That’s the message that comes from a report published recently in the American Journal of Preventive Medicine on research from the Centers For Disease Control and Prevention, the Agency for Healthcare Research and Quality and the National Cancer Institute.
The researchers took a look at the number of skin cancers — both melanoma and non-melanoma — that were diagnosed in the United States for two different periods of time, from 2002 to 2006 and 2007 to 2011. They also examined the total cost of care for the treatment of those patients.
The staggering reality is that the average number of skin cancers diagnosed in this country in people 18 and older went from 3.4 million per year during the first time frame to 4.9 million in the second period. That means through 2011 that close to 5,000,000 (yes, 5 million) adults have a skin cancer diagnosed every year-and today that number may even be higher.
In specific groups of people analyzed in this report, the researchers found the percentage of men age 65 and over diagnosed with a skin cancer in any given year went from 7 percent to 10.5 percent. That means that today in this country between 10 and 11 out of every 100 men age 65 and over have a skin cancer diagnosed every year! Not in their lifetime, but every year. For women, the corresponding numbers are from 3.9 percent to about 5.5 percent. Not quite as bad as for men, but bad enough.
When it comes to melanoma, the report notes that although melanoma remains an uncommon skin cancer in people between 18 and 64, the numbers have increased significantly for women, effectively doubling over the two time frames from 0.1 cases per hundred women to 0.21 cases. That translates to about 2 women out of every 1000 women in that age group having a melanoma diagnosis every year. Follow those 1000 women over 10 years, and 20 will have a potentially fatal cancer diagnosed during that period of time.
The costs for treating skin cancer were also examined by the researchers. For 2002 to 2006 the average total expenditures for skin cancer treatment went from $3.6 billion a year to $8.07 billion a year. That, my friends, is a lot of money — and it continues to go higher.
So what does all this mean? In plain terms, it means we are seeing a huge increase in the incidence and costs of skin cancer, far greater than what even the most competent experts thought previously.
The sad part about this report is that behind the headlines there is a reality that much of this increase is preventable. If we took skin cancer seriously, we could make a real dent in reducing the numbers of cases.

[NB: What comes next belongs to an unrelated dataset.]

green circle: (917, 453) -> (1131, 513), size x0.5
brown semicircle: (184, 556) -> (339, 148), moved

And if we don’t take it seriously, we can only expect the numbers to increase dramatically over the years to come.
We know what to do. We know the importance of avoiding the sun, and the importance of engaging in other sun safe behaviors, such as seeking shade and using sunscreen properly. I won’t repeat all the sun safety recommendations here, but if you are interested you can get that information on our website.

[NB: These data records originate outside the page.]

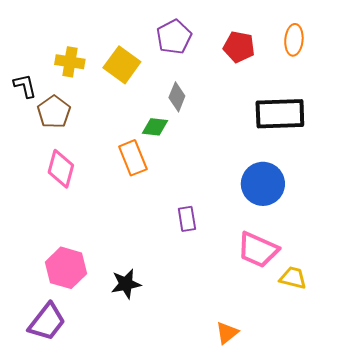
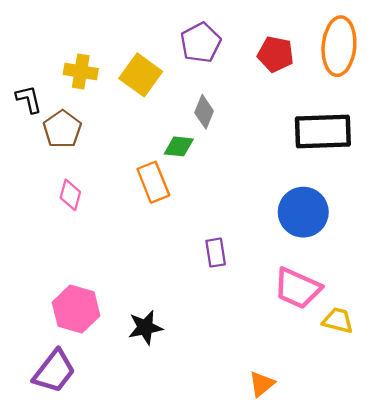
orange ellipse: (294, 40) -> (339, 46), size x1.6
pink diamond: (61, 169) -> (70, 195), size x0.7

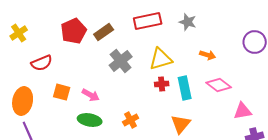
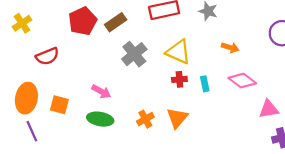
yellow triangle: (161, 59) -> (178, 52), turned 40
cyan rectangle: (185, 88) -> (205, 84), size x0.6
orange square: (62, 92) -> (59, 105), moved
orange triangle: (181, 124) -> (177, 118), moved

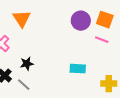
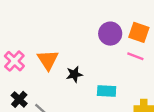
orange triangle: (22, 19) -> (48, 60), moved
black star: (27, 64) -> (74, 74), moved

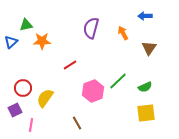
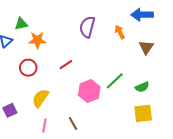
blue arrow: (145, 16) -> (142, 15), size x1.5
red circle: (23, 88) -> (28, 68), moved
pink line: (31, 125) -> (44, 126), moved

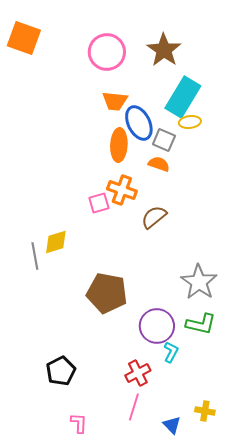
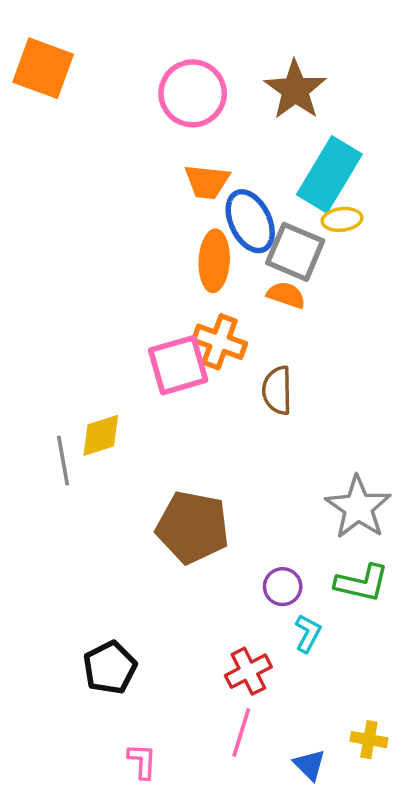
gray square: (164, 140) -> (295, 252), size x1.4
pink square: (99, 203) -> (178, 365), size x1.6
brown semicircle: (154, 217) -> (277, 390), turned -52
purple circle: (157, 326) -> (283, 587), size x0.6

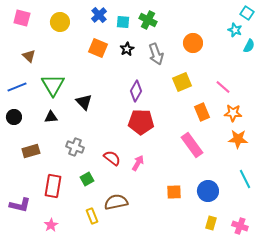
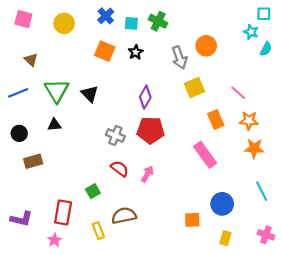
cyan square: (247, 13) -> (264, 14), turned -32
gray arrow: (156, 54) -> (179, 58), moved
black triangle: (84, 102) -> (90, 94), moved
black circle: (14, 117) -> (19, 133), moved
gray cross: (75, 147) -> (115, 136), moved
red rectangle: (53, 186) -> (63, 212), moved
orange square: (174, 192) -> (192, 220), moved
pink cross: (240, 226) -> (266, 235), moved

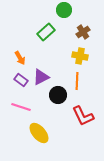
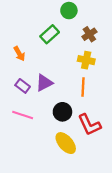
orange arrow: (20, 58) -> (19, 54), moved
black circle: (58, 95) -> (62, 112), moved
yellow ellipse: (39, 133) -> (66, 143), moved

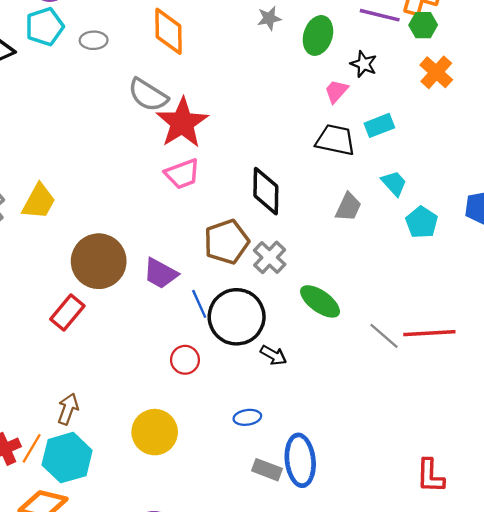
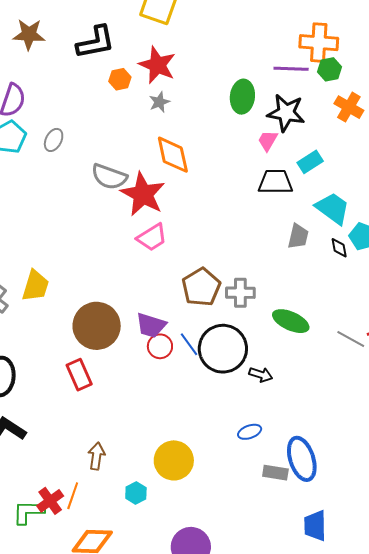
gray star: (269, 18) -> (159, 102), moved
orange diamond: (168, 31) -> (173, 155), moved
gray ellipse: (94, 40) -> (54, 140), turned -50
black star: (364, 64) -> (286, 113), size x1.6
cyan trapezoid: (394, 183) -> (333, 208), size x1.5
black diamond: (266, 191) -> (339, 248), moved, size x0.5
gray cross: (270, 257) -> (240, 293), turned -32
red rectangle: (67, 313) -> (79, 375), turned -52
red circle: (185, 360) -> (160, 346), moved
cyan hexagon: (67, 458) -> (136, 493), moved, size x0.5

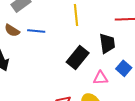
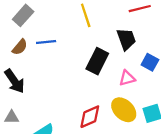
brown semicircle: (12, 30) -> (20, 47), turned -70

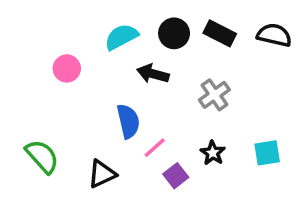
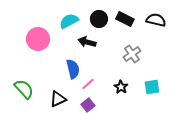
pink circle: (67, 68) -> (38, 39), size x1.5
gray cross: (214, 95) -> (132, 54), moved
purple square: (176, 176) -> (88, 105), moved

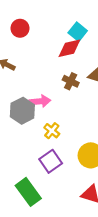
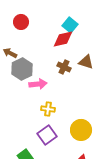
gray hexagon: (22, 111) -> (22, 69), moved
yellow cross: (52, 131) -> (48, 109), turned -32

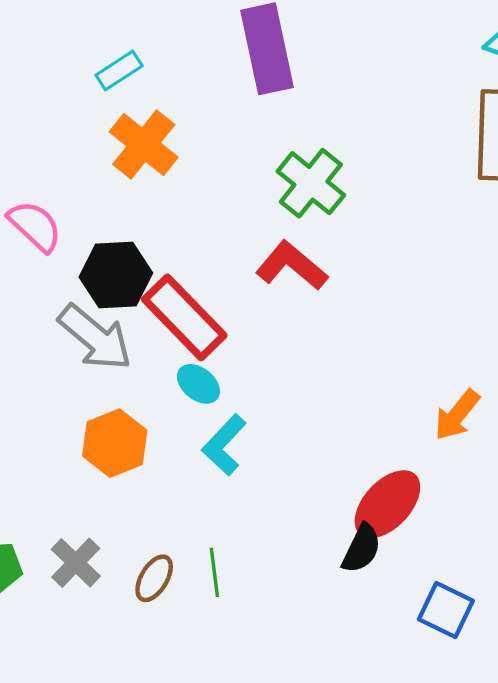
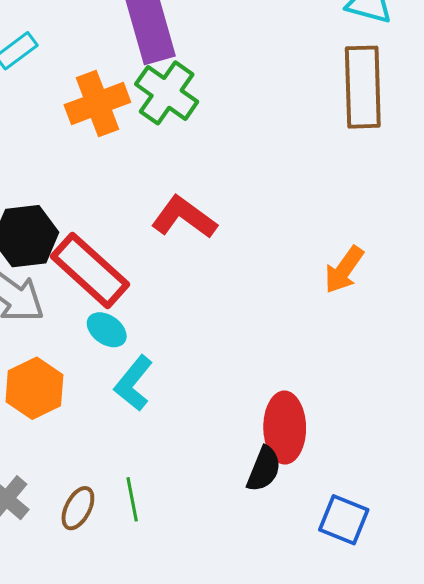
orange cross: (144, 145) -> (97, 104), moved, turned 34
green cross: (311, 183) -> (167, 93), moved
orange arrow: (457, 415) -> (344, 270), moved
red ellipse: (387, 504) -> (285, 428), turned -40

More important — and probably most important — we need to start skin cancer prevention with our children, from birth to childhood to young adulthood. We need to understand that excessive sun exposure in childhood means more skin cancers as adults. We need to understand that young girls using tanning beds may be a major contributor to the increase in melanoma incidence. We need to understand that reducing the risk of melanoma and non-melanoma skin cancers is a life-long commitment, as outlined in the recent Surgeon General’s Call To Action To Prevent Skin Cancer.
Five million people every year is a lot of people, and it is likely going to be even worse as the years go on. Reducing those numbers is something we can start right now, if we do the right things. Hopping into a tanning bed or getting burned at the beach is not a way to get started on protecting your skin.
So make the commitment to take care of yourself and your family when it comes to sun exposure and indoor tanning. Commit to a healthy lifestyle, and be sun safe while you do it. And urge your communities and your schools to get involved as well. There is much to be accomplished, and those are good places to start.
The numbers speak for themselves. To do less than address skin cancer prevention and sun safety directly, openly and consistently is truly an opportunity lost to significantly improve the health of our country, and reduce the burden of this highly preventable cancer.